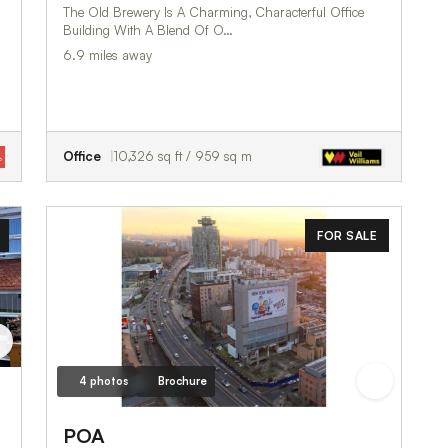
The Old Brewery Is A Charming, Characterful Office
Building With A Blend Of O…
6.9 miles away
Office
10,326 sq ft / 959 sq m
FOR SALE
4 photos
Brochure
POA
------------------------------
Set the entries down again exactly. Do not include the images.

**Worked solution**:
The Old Brewery Is A Charming, Characterful Office
Building With A Blend Of O…
6.9 miles away
Office
10,326 sq ft / 959 sq m
FOR SALE
4 photos
Brochure
POA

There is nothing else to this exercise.